I have written a custom loss function that returns a loss of 0 when the ground truth labels (6d vector) are NaN and otherwise returns the mean squared error. Either all 6 features in the label are NaN, or there are no NaNs.
my loss function looks like:
tf.reduce_mean(tf.where(tf.math.is_nan(true_labels), tf.zeros_like(true_labels),
tf.square(tf.subtract(true_labels, predicted_labels))))
where true_labels and predicted_labels have shape (batch_size, 6), and only entire rows of either matrix can be NaN. I get NaN loss values in this case, even though I should be returning 0 for the loss when thr ground truth is NaN. I have also tested this issue with a work around by replacing all the NaN values with a large negative number (-1e4, which is outside the range of my data) during preprocessing, and then testing for NaNs in my loss function by using
tf.where(tf.math.less(true_labels, -9999), tf.zeros_like(true_labels),
tf.square(tf.subtract(true_labels, predicted_labels)))
This is a total hack, but works nonetheless. Therefore, I believe the issue is with the tf.math.is_nan function, but I have no idea why it gives my NaN losses. Furthermore, I have tested the loss function outside of training mode on some labels I made artificially, and it does not return NaNs then. Any help is appreciated.
This is my model below. It returns a (batch_size, 6) shaped Tensor.
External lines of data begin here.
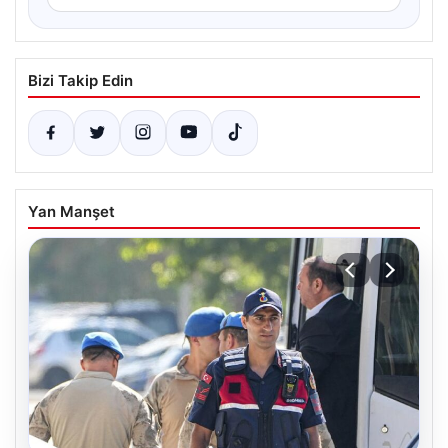
Bizi Takip Edin
Yan Manşet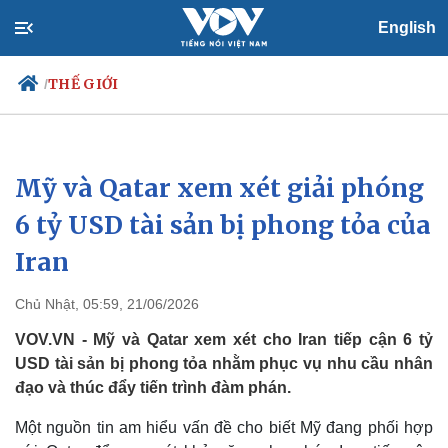
English
THẾ GIỚI
/
Mỹ và Qatar xem xét giải phóng
Chính trị
Xã hội
Đảng
Tin 24h
6 tỷ USD tài sản bị phong tỏa của
Tổ chức nhân sự
Dự báo thời tiết
Iran
Quốc hội
Giáo dục
Nhận diện sự thật
Dấu ấn VOV
Việc làm
Chủ Nhật, 05:59, 21/06/2026
Biển đảo
VOV.VN - Mỹ và Qatar xem xét cho Iran tiếp cận 6 tỷ
USD tài sản bị phong tỏa nhằm phục vụ nhu cầu nhân
đạo và thúc đẩy tiến trình đàm phán.
Một nguồn tin am hiểu vấn đề cho biết Mỹ đang phối hợp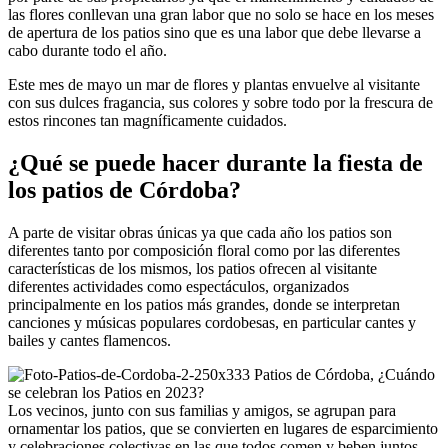
las flores conllevan una gran labor que no solo se hace en los meses
de apertura de los patios sino que es una labor que debe llevarse a
cabo durante todo el año.
Este mes de mayo un mar de flores y plantas envuelve al visitante
con sus dulces fragancia, sus colores y sobre todo por la frescura de
estos rincones tan magníficamente cuidados.
¿Qué se puede hacer durante la fiesta de
los patios de Córdoba?
A parte de visitar obras únicas ya que cada año los patios son
diferentes tanto por composición floral como por las diferentes
características de los mismos, los patios ofrecen al visitante
diferentes actividades como espectáculos, organizados
principalmente en los patios más grandes, donde se interpretan
canciones y músicas populares cordobesas, en particular cantes y
bailes y cantes flamencos.
Los vecinos, junto con sus familias y amigos, se agrupan para
ornamentar los patios, que se convierten en lugares de esparcimiento
y celebraciones colectivas en las que todos comen y beben juntos.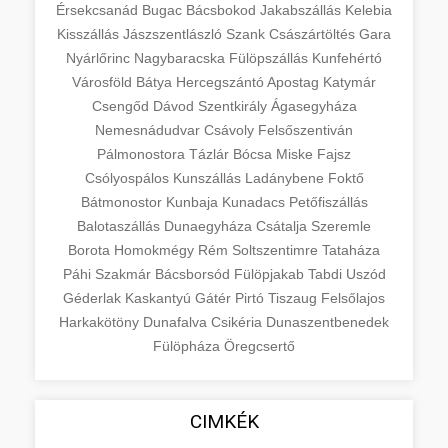
Érsekcsanád
Bugac
Bácsbokod
Jakabszállás
Kelebia
Kisszállás
Jászszentlászló
Szank
Császártöltés
Gara
Nyárlőrinc
Nagybaracska
Fülöpszállás
Kunfehértó
Városföld
Bátya
Hercegszántó
Apostag
Katymár
Csengőd
Dávod
Szentkirály
Ágasegyháza
Nemesnádudvar
Csávoly
Felsőszentiván
Pálmonostora
Tázlár
Bócsa
Miske
Fajsz
Csólyospálos
Kunszállás
Ladánybene
Foktő
Bátmonostor
Kunbaja
Kunadacs
Petőfiszállás
Balotaszállás
Dunaegyháza
Csátalja
Szeremle
Borota
Homokmégy
Rém
Soltszentimre
Tataháza
Páhi
Szakmár
Bácsborsód
Fülöpjakab
Tabdi
Uszód
Géderlak
Kaskantyú
Gátér
Pirtó
Tiszaug
Felsőlajos
Harkakötöny
Dunafalva
Csikéria
Dunaszentbenedek
Fülöpháza
Öregcsertő
CIMKÉK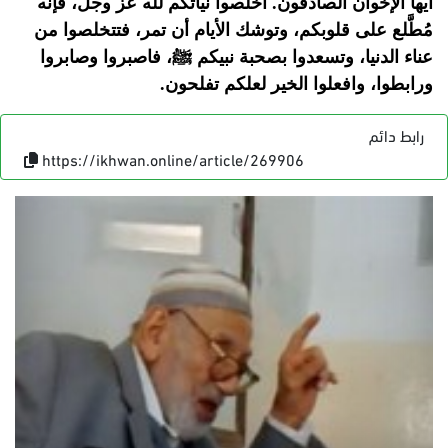
أيها الإخوان الصادقون. أخلصوا نياتكم لله عز وجل، فإنَّه
مُطَّلع على قلوبكم، وتوشك الأيام أن تمر، فتتخلصوا من
عناء الدنيا، وتسعدوا بصحبة نبيكم ﷺ، فاصبروا وصابروا
ورابطوا، وافعلوا الخير لعلكم تفلحون.
رابط دائم
https://ikhwan.online/article/269906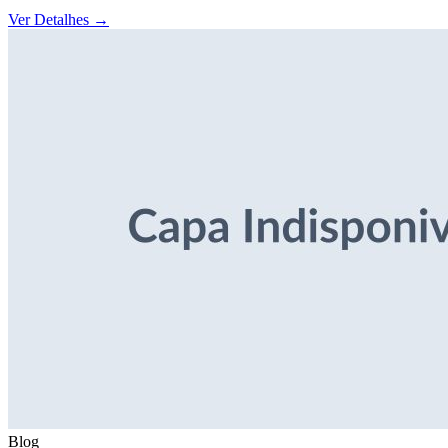
Ver Detalhes
→
Blog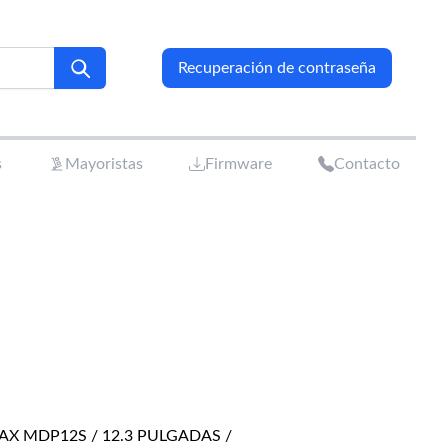
Recuperación de contraseña
s
Mayoristas
Firmware
Contacto
AX MDP12S / 12.3 PULGADAS /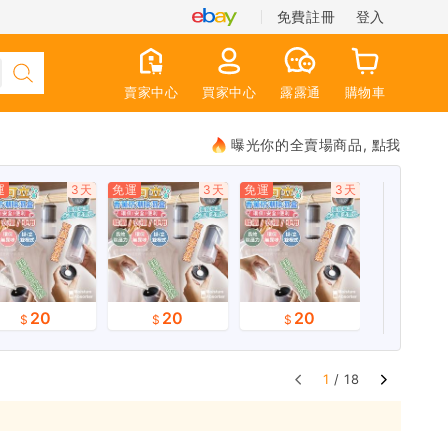
免費註冊
登入
賣家中心
買家中心
露露通
購物車
曝光你的全賣場商品, 點我
運
3天
免運
3天
免運
3天
20
20
20
1
/ 18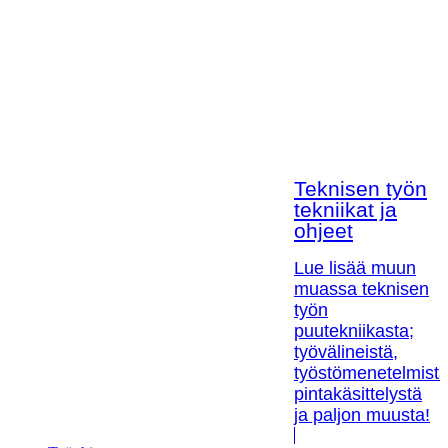
Teknisen työn
tekniikat ja
ohjeet
Lue lisää muun
muassa teknisen
työn
puutekniikasta;
työvälineistä,
työstömenetelmistä
pintakäsittelystä
ja paljon muusta!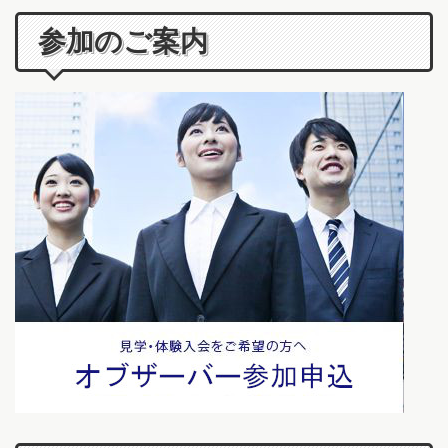
参加のご案内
The first column is sigmoid activated to lie in [0,1] and is fed into a binary cross entropy loss function (that I did not include here, but confirmed that the NaN is not coming from the binary loss). The remaining 5 columns are fed into the custom loss function defined above.
def custom_activation(tensor):
first_node_sigmoid = tf.nn.sigmoid(tensor[:, :1])
return tf.concat([first_node_sigmoid, tensor[:, 1:]], axis = 1)
def gen_model():
IMAGE_SIZE = 200
CONV_PARAMS = {"kernel_size": 3, "use_bias": False, "padding": "same"}
CONV_PARAMS2 = {"kernel_size": 5, "use_bias": False, "padding": "same"}
model = Sequential()
model.add(
Reshape((IMAGE_SIZE, IMAGE_SIZE, 1), input_shape=(IMAGE_SIZE, IMAGE_SIZE))
)
model.add(Conv2D(16, **CONV_PARAMS))
model.add(BatchNormalization())
model.add(Activation('relu'))
model.add(MaxPool2D())
model.add(Conv2D(32, **CONV_PARAMS))
model.add(BatchNormalization())
model.add(Activation('relu'))
model.add(MaxPool2D())
model.add(Conv2D(64, **CONV_PARAMS))
model.add(BatchNormalization())
model.add(Activation('relu'))
model.add(Conv2D(64, **CONV_PARAMS))
model.add(BatchNormalization())
model.add(Activation('relu'))
model.add(Conv2D(64, **CONV_PARAMS2))
model.add(BatchNormalization())
model.add(Activation('relu'))
model.add(MaxPool2D())
model.add(Conv2D(128, **CONV_PARAMS2))
model.add(BatchNormalization())
model.add(Activation('relu'))
model.add(MaxPool2D())
model.add(Conv2D(128, **CONV_PARAMS2))
model.add(BatchNormalization())
model.add(Activation('relu'))
model.add(MaxPool2D())
model.add(Flatten())
model.add(Dense(64))
model.add(Dense(6))
model.add(tf.keras.layers.Lambda(custom_activation, name = "final_activation_layer"))
return model
Here is an example of what the ground truth label looks like when the first feature is True (1):
[ 1. 106. 189. 2.64826314 19.
26.44962941]
When the first feature is False (0), the label is
[0, nan, nan, nan, nan, nan]
Update:
After some debugging with tf.print statements, I found that my 'predicted_labels' are coming out as all NaN values. This issue does not occur when I use the 'hack' described above, so I don't think it is an issue wiht my data. I also checked that none of my images contain any NaNs after preprocessing when used as input to the network. Somehow, with the loss function described above, I get NaNs in my predicted values, but I have no idea why. I have tried lowering learning rate and batch size, but this does not help.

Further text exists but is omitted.